Only the lines from the one containing "Tel.: +43-​1-31336-4545" to the end of the data should be copied, exactly and without pictures.

(Dataset entries)

-- -- --

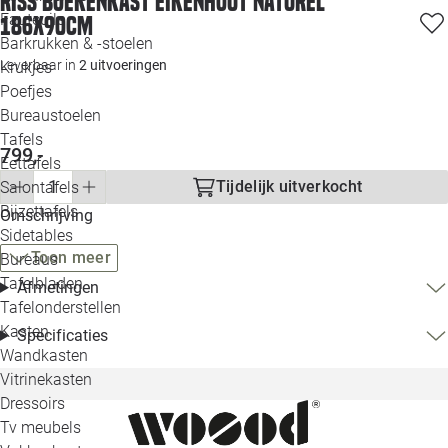
Riss boekenkast eikenhout naturel
Loo
Fauteuils
186x90cm
Barkrukken & -stoelen
Leverbaar in
2 uitvoeringen
Krukjes
Loo
Poefjes
Bureaustoelen
Loo
Tafels
799,-
Eettafels
Loo
Tijdelijk uitverkocht
Salontafels
Bijzettafels
Omschrijving
Loo
Sidetables
Toon meer
Bureaus
Tafelbladen
Afmetingen
Alle 
Tafelonderstellen
Kasten
Specificaties
Wandkasten
Vitrinekasten
Dressoirs
Tv meubels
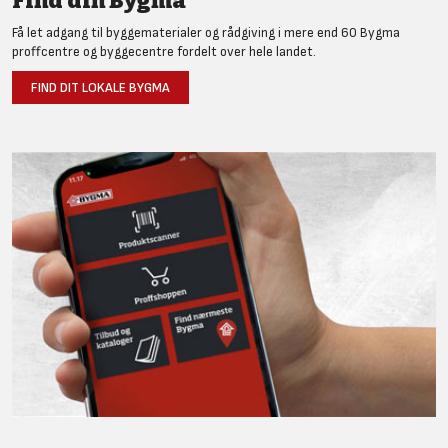
Find din Bygma
Få let adgang til byggematerialer og rådgiving i mere end 60 Bygma
proffcentre og byggecentre fordelt over hele landet.
FIND DIT LOKALE BYGMA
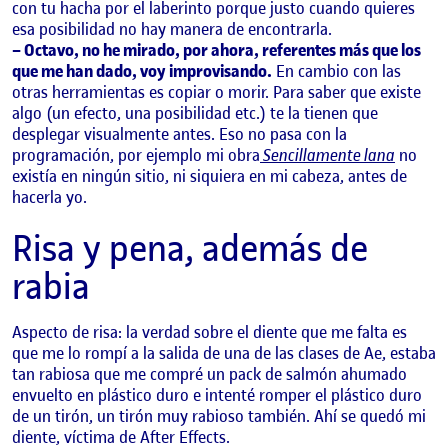
con tu hacha por el laberinto porque justo cuando quieres
esa posibilidad no hay manera de encontrarla.
– Octavo, no he mirado, por ahora, referentes más que los
que me han dado, voy improvisando.
En cambio con las
otras herramientas es copiar o morir. Para saber que existe
algo (un efecto, una posibilidad etc.) te la tienen que
desplegar visualmente antes. Eso no pasa con la
programación, por ejemplo mi obra
Sencillamente lana
no
existía en ningún sitio, ni siquiera en mi cabeza, antes de
hacerla yo.
Risa y pena, además de
rabia
Aspecto de risa: la verdad sobre el diente que me falta es
que me lo rompí a la salida de una de las clases de Ae, estaba
tan rabiosa que me compré un pack de salmón ahumado
envuelto en plástico duro e intenté romper el plástico duro
de un tirón, un tirón muy rabioso también. Ahí se quedó mi
diente, víctima de After Effects.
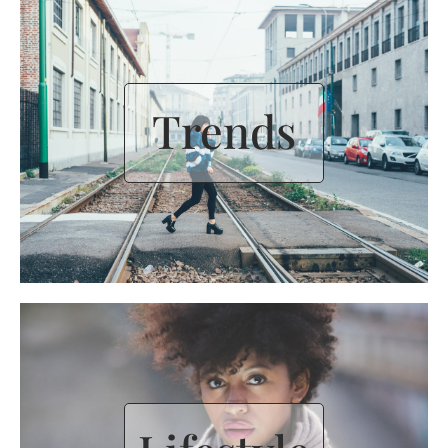
Trends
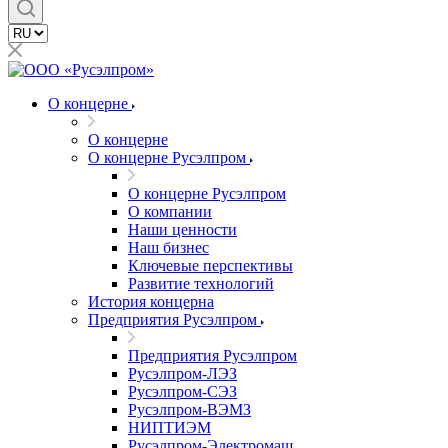
О концерне
О концерне
О концерне Русэлпром
О концерне Русэлпром
О компании
Наши ценности
Наш бизнес
Ключевые перспективы
Развитие технологий
История концерна
Предприятия Русэлпром
Предприятия Русэлпром
Русэлпром-ЛЭЗ
Русэлпром-СЭЗ
Русэлпром-ВЭМЗ
НИПТИЭМ
Русэлпром-Электромаш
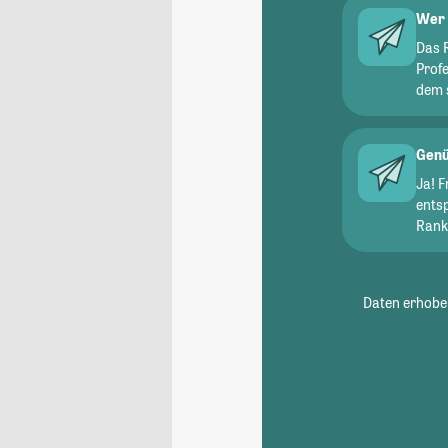
Wer 
Das 
Prof
dem 
Genü
Ja! 
ents
Ranki
Daten erhoben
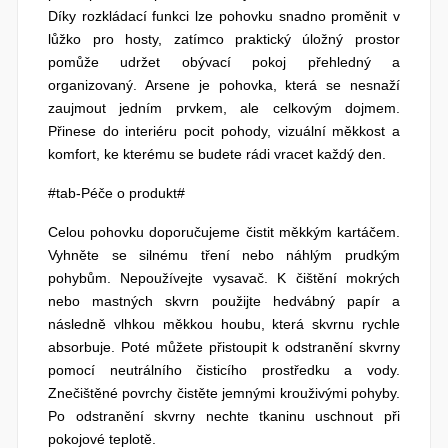
Díky rozkládací funkci lze pohovku snadno proměnit v
lůžko pro hosty, zatímco praktický úložný prostor
pomůže udržet obývací pokoj přehledný a
organizovaný. Arsene je pohovka, která se nesnaží
zaujmout jedním prvkem, ale celkovým dojmem.
Přinese do interiéru pocit pohody, vizuální měkkost a
komfort, ke kterému se budete rádi vracet každý den.
#tab-Péče o produkt#
Celou pohovku doporučujeme čistit měkkým kartáčem.
Vyhněte se silnému tření nebo náhlým prudkým
pohybům. Nepoužívejte vysavač. K čištění mokrých
nebo mastných skvrn použijte hedvábný papír a
následně vlhkou měkkou houbu, která skvrnu rychle
absorbuje. Poté můžete přistoupit k odstranění skvrny
pomocí neutrálního čisticího prostředku a vody.
Znečištěné povrchy čistěte jemnými krouživými pohyby.
Po odstranění skvrny nechte tkaninu uschnout při
pokojové teplotě.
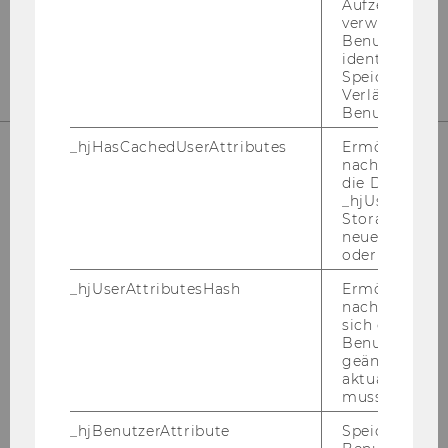
Tel.: +43-​1-31336-4545
Aufzeichnungs
verwendet, u
mail:
gru­en­den@wu.ac.at
Benutzersitz
identifizieren.
Speicherdaue
Verlängert sic
Benutzeraktivi
_hjHasCachedUserAttributes
Ermöglicht e
nachzuvollzie
die Daten in
SOCIAL MEDIA
_hjUserAttrib
Storage auf 
neuesten Stan
oder nicht.
_hjUserAttributesHash
Ermöglicht e
nachzuvollzie
FACE­BOOK
sich ein
Benutzerattri
geändert hat
aktualisiert 
WHATS­AP­P­GRUP­PE
muss.
_hjBenutzerAttribute
Speichert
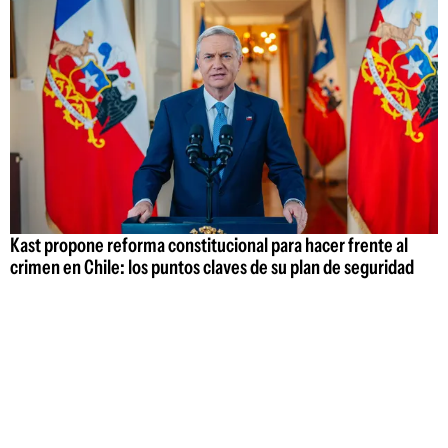
Kast propone reforma constitucional para hacer frente al
crimen en Chile: los puntos claves de su plan de seguridad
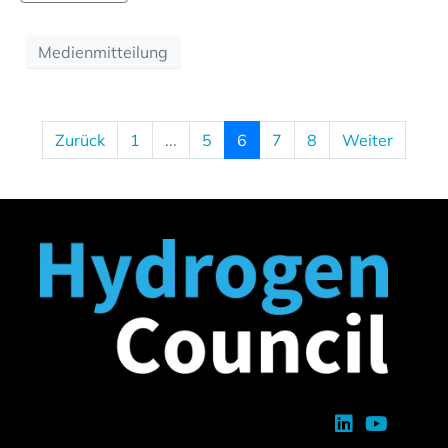
Medienmitteilung
Zurück
1
...
5
6
7
8
Weiter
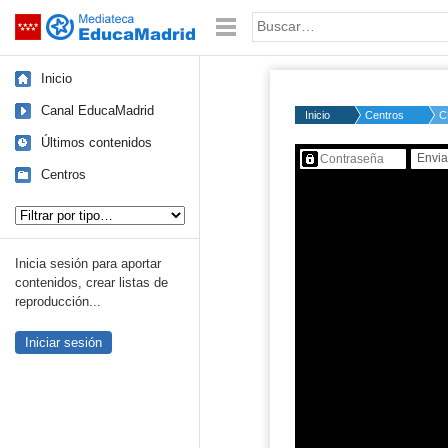
Mediateca de EducaMadrid
Saltar navegación
Palabra o frase:
Inicio
Canal EducaMadrid
Inicio
Centros
C
Últimos contenidos
Contenido protegido…
Centros
Tipo de contenido:
Inicia sesión para aportar
contenidos, crear listas de
reproducción...
Iniciar sesión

-- -- --

* [Final answer]:
Tel.: +43-​1-31336-4545
Aufzeichnungs
verwendet, u
mail:
gru­en­den@wu.ac.at
Benutzersitz
identifizieren.
Speicherdaue
Verlängert sic
Benutzeraktivi
_hjHasCachedUserAttributes
Ermöglicht e
nachzuvollzie
die Daten in
SOCIAL MEDIA
_hjUserAttrib
Storage auf 
neuesten Stan
oder nicht.
_hjUserAttributesHash
Ermöglicht e
nachzuvollzie
FACE­BOOK
sich ein
Benutzerattri
geändert hat
aktualisiert 
WHATS­AP­P­GRUP­PE
muss.
_hjBenutzerAttribute
Speichert
Kast propone reforma constitucional para hacer frente al
crimen en Chile: los puntos claves de su plan de seguridad
Medienmitteilung
Zurück
1
...
5
6
7
8
Weiter
Mediateca de EducaMadrid
Saltar navegación
Palabra o frase:
Inicio
Canal EducaMadrid
Inicio
Centros
C
Últimos contenidos
Contenido protegido…
Centros
Tipo de contenido:
Inicia sesión para aportar
contenidos, crear listas de
reproducción...
Iniciar sesión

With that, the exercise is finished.